**TASK TO COMPLETE:** Copy the data below exactly, omitting any picture it contains.

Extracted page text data

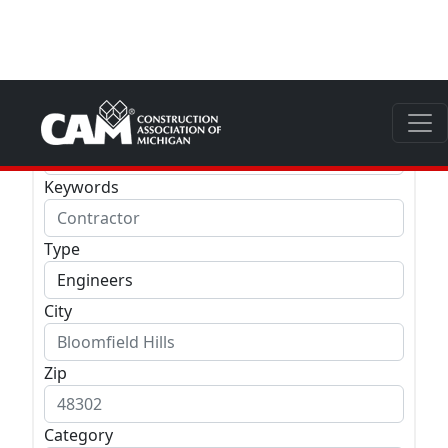
Company
Keywords
Type
City
Zip
Category
LEED
Special Business Designation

**RESPONSE:**
Company
Keywords
Type
City
Zip
Category
LEED
Special Business Designation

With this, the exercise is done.